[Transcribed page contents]
******************************

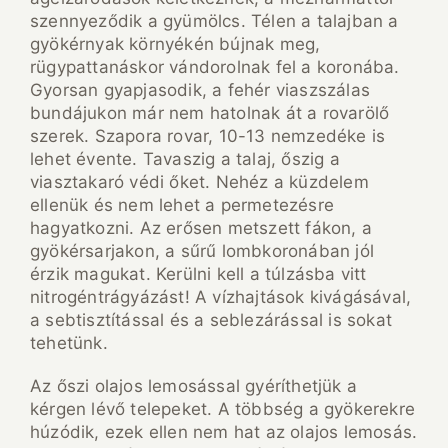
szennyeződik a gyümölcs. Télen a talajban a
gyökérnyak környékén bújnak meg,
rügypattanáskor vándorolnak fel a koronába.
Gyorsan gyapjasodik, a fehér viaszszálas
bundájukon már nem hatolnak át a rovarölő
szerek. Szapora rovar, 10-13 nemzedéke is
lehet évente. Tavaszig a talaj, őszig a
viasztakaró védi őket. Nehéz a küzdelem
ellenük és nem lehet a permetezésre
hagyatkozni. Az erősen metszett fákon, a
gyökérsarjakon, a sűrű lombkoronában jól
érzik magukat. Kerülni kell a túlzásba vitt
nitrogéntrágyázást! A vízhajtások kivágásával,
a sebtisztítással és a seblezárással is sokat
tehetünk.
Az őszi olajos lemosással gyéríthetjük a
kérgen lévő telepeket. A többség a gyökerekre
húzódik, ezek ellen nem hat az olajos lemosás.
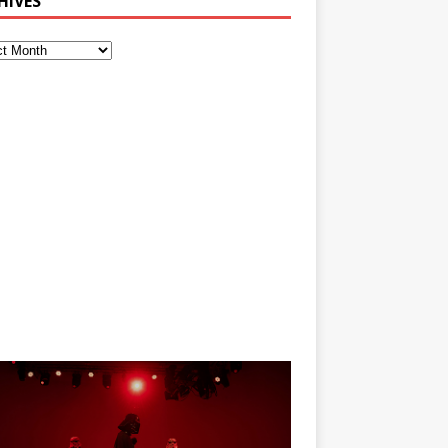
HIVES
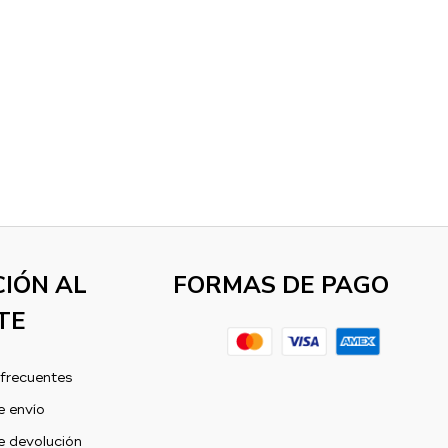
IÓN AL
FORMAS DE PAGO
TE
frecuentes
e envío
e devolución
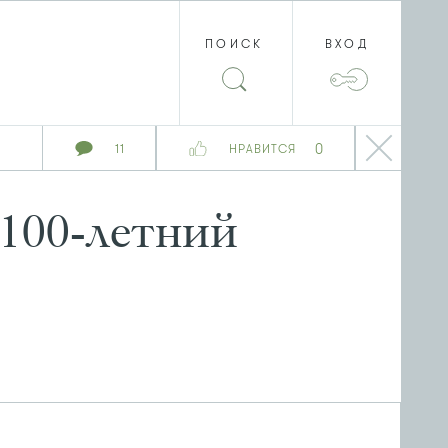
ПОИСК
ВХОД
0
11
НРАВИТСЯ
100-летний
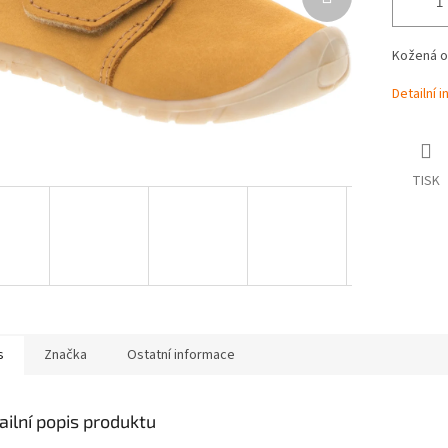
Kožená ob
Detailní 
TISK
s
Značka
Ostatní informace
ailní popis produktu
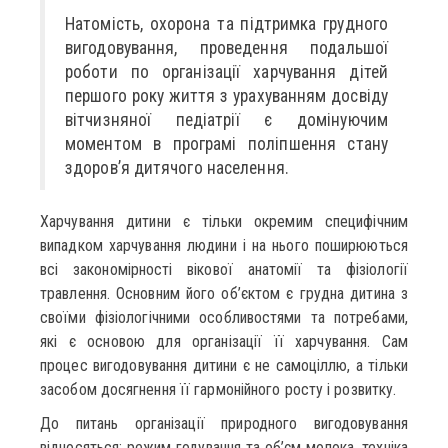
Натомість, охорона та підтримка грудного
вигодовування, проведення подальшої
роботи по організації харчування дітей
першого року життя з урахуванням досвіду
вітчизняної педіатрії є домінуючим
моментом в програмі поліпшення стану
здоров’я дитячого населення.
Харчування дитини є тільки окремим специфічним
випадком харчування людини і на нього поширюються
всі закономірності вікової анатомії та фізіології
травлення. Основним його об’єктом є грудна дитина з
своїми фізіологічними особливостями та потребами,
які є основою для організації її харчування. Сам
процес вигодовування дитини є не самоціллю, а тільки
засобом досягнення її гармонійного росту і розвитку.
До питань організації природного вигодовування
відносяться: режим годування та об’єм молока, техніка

******************************

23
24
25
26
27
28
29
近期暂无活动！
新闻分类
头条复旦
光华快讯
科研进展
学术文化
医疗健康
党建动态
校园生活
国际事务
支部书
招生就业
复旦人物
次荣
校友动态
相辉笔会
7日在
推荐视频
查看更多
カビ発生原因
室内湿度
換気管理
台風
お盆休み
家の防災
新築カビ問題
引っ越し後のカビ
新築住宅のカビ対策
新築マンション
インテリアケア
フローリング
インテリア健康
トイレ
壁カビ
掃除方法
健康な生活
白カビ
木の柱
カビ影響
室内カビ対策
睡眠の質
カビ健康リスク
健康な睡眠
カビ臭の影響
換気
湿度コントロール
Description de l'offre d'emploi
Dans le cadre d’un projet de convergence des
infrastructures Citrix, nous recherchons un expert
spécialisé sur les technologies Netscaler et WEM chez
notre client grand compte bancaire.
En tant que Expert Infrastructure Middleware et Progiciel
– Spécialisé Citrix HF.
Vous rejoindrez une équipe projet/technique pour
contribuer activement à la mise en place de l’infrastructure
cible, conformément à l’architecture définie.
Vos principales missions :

******************************

▶ WORK INSTRUCTIONS
Which lines in the records contain the word "тільки"? Copy each one.

▶ SOLUTION FOR THIS EXERCISE
Харчування дитини є тільки окремим специфічним
процес вигодовування дитини є не самоціллю, а тільки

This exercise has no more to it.